Speaking at the Taiwan-Eswatini Investment Workshop, Liang, highlighted the country’s strategic role as Taiwan’s most important diplomatically in Africa and its ideal gateway for Taiwanese enterprises to access emerging markets.

“The Taiwan Industrial Park project is not just about infrastructure. It is about transferring Taiwan’s experience to upgrade local industries, create job opportunities and support the global strategies of Taiwanese enterprises, creating a win-win outcome,” said Liang.

Also speaking at the workshop, the Minister for Commerce, Industry and Trade, Manqoba Khumalo, described Taiwan as a vital economic partner and a key player in the global supply chain. He said the proposed Taiwan Industrial Park aligns with Eswatini’s upcoming investment and trade policy reforms and the fully operational Business-One-Stop-Shop (BOSS) to facilitate business entry and establishment. They must, and we look forward to it because the need to diversify our economy continues to ring loudly in our ears but lacks the much-needed implementation.

Economists are urging government to diversify its revenue sources, as the Southern African Customs Union (SACU) revenue is decreasing. Sanele Sibiya, an Economics Lecturer at the University of Eswatini, emphasised the need for a diverse economy married to financial discipline. In an interview with the Times of Eswatini this week, Sibiya said he sees opportunities for stabilising resources and reducing expenditures. The World Bank’s ‘Raising the Game with Efficient State-Owned Enterprises Report’ suggests public finances are highly vulnerable to SACU revenue volatility, so any increase in receipts should be carefully managed to mitigate future revenue shocks. True.
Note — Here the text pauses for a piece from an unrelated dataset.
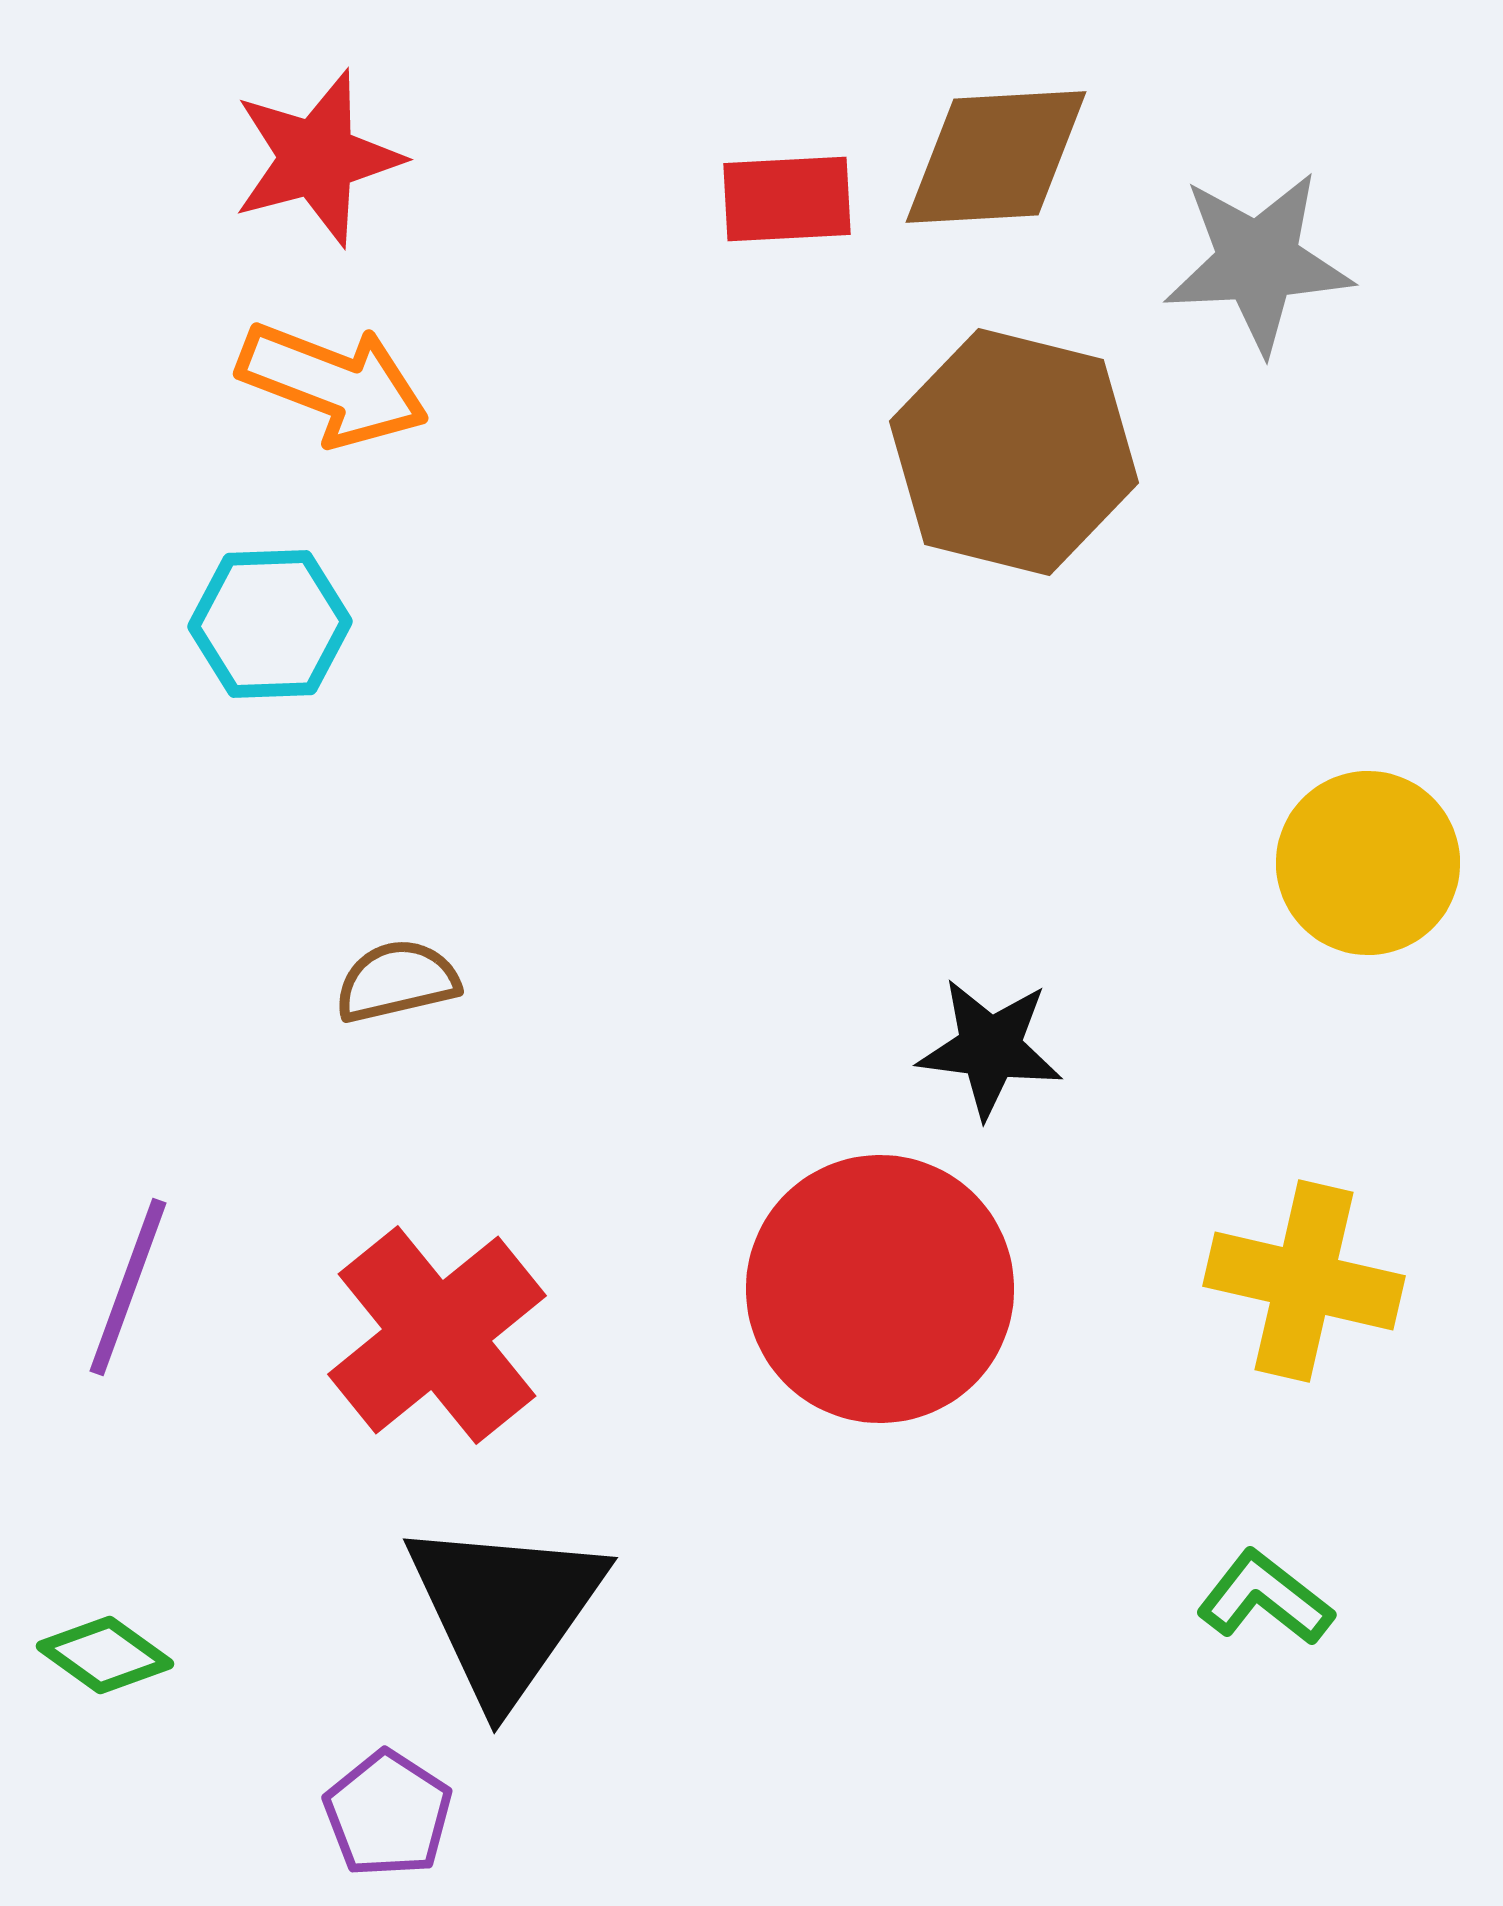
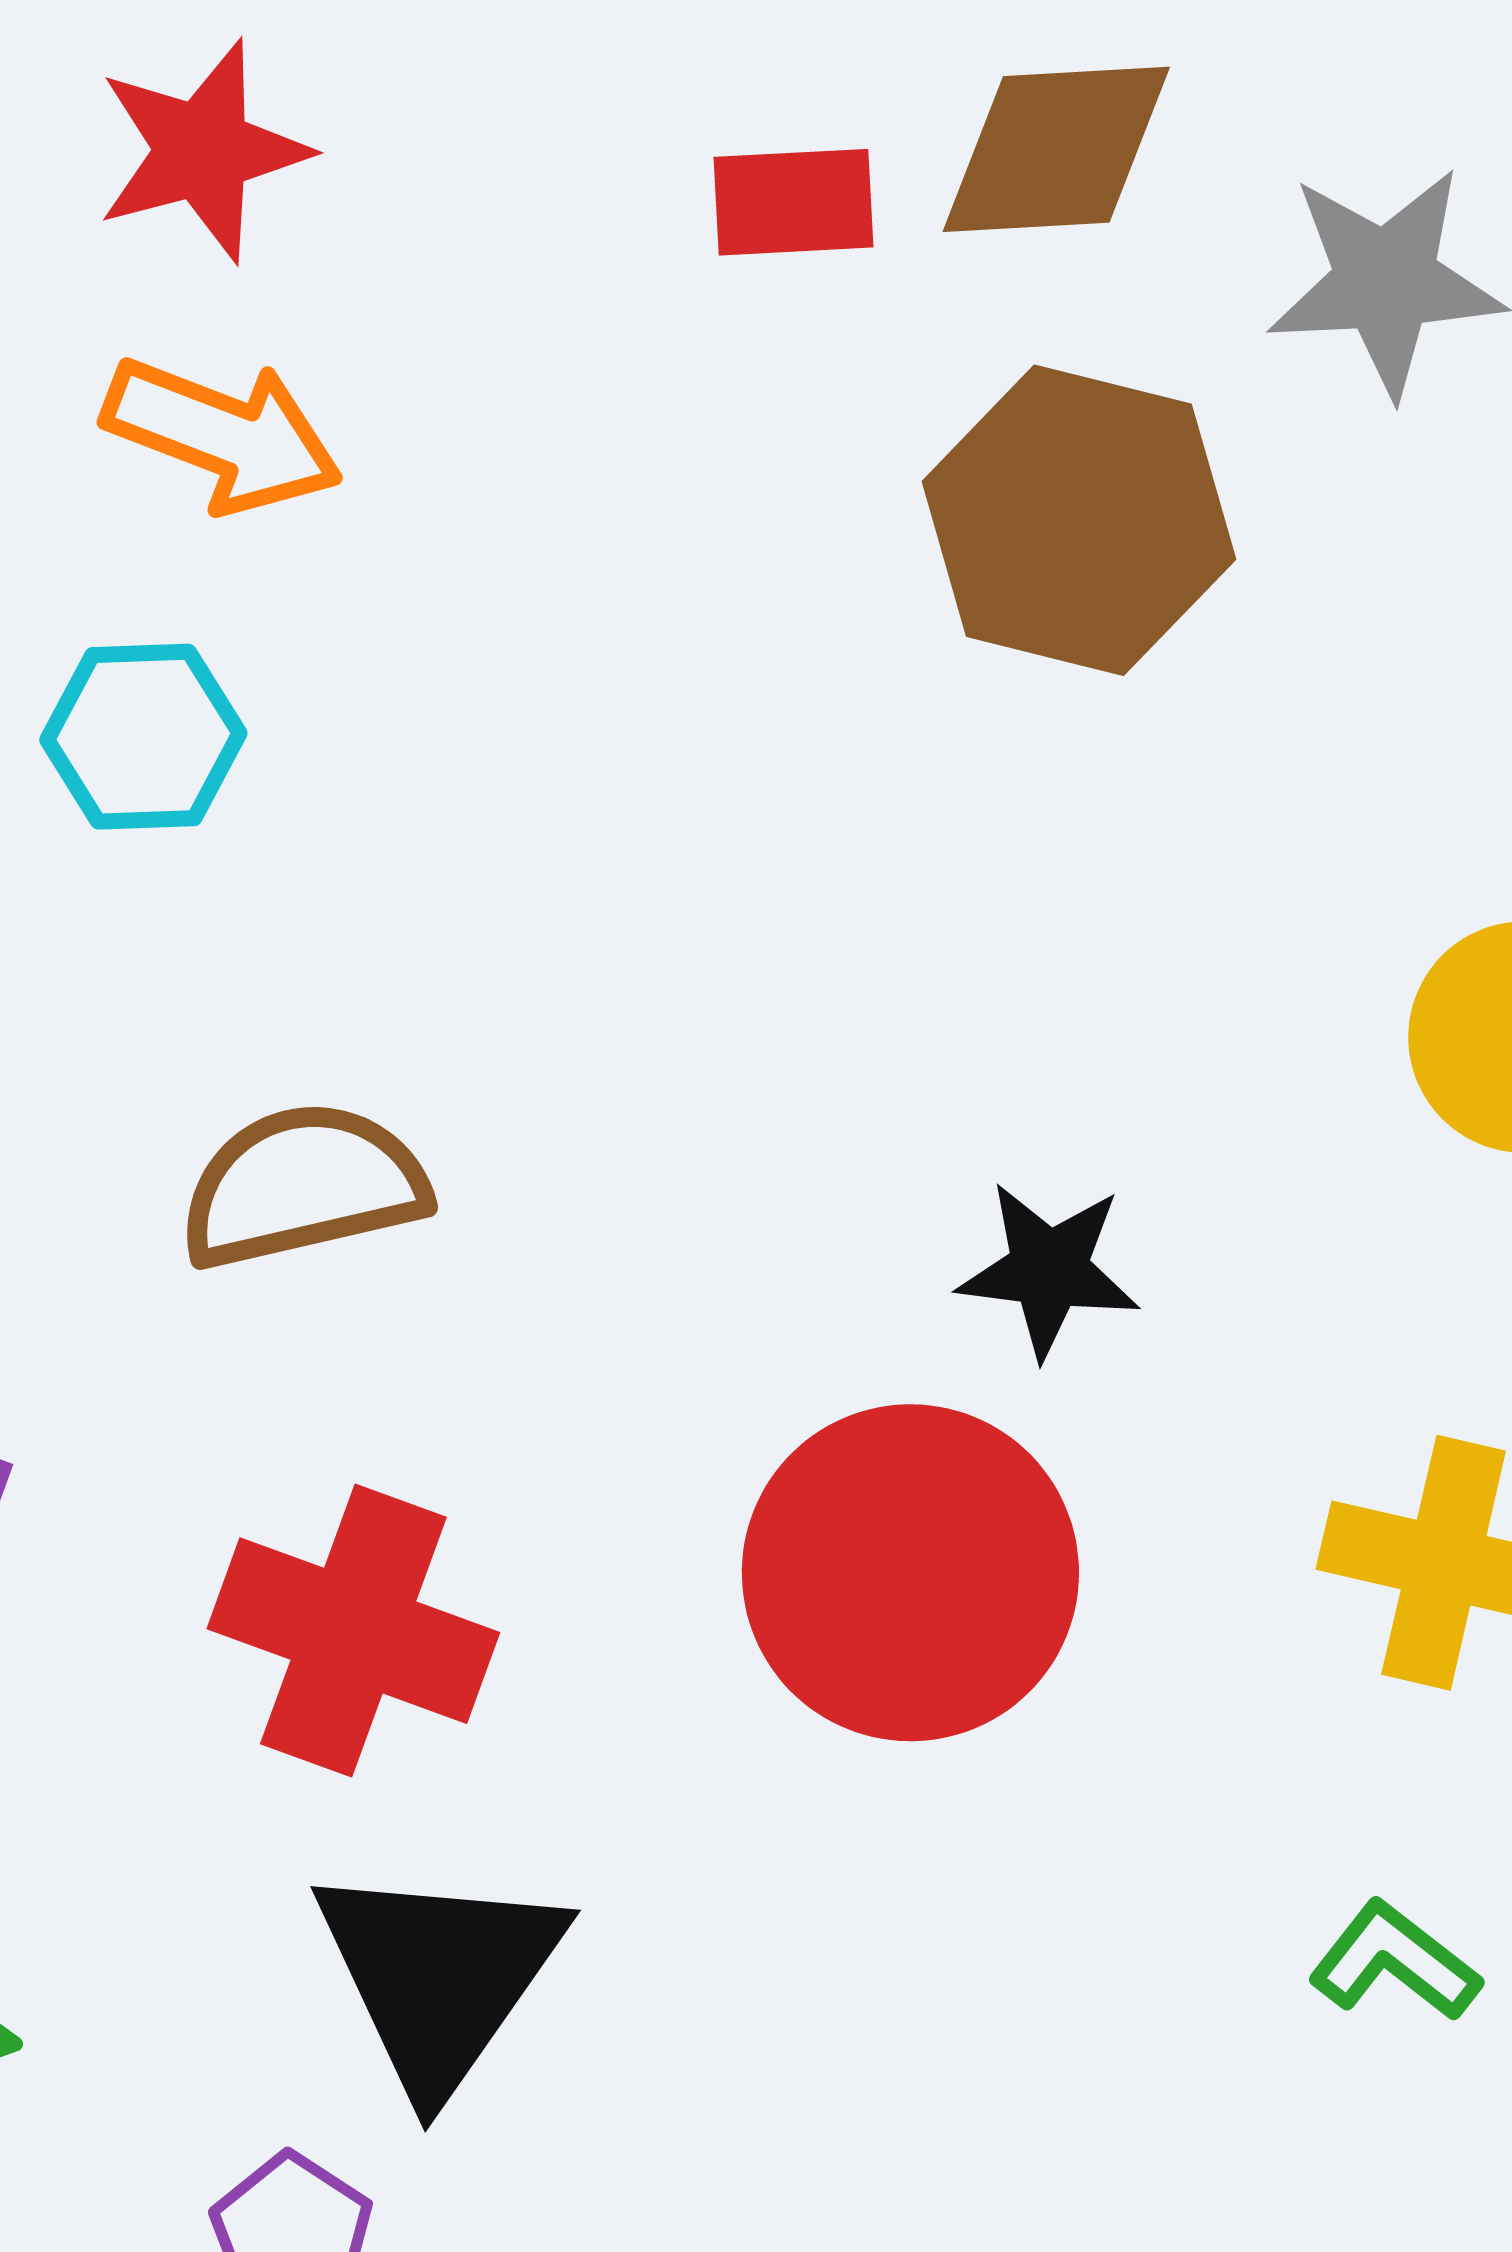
brown semicircle: (397, 981) -> (303, 1185), size x1.6
red cross: (437, 1335) -> (353, 1631), turned -31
In fact, we have much to learn from the Taiwanese when it comes to knowing how to make money, save it and where to spend it in order to grow an economy. As His Majesty said on Wednesday night during the launch of the E6 billion Taiwanese investment initiative, our long-time friends are an industrialised nation with much to share with the world. Therefore, let us heed this call to learn, emulate and transform Eswatini.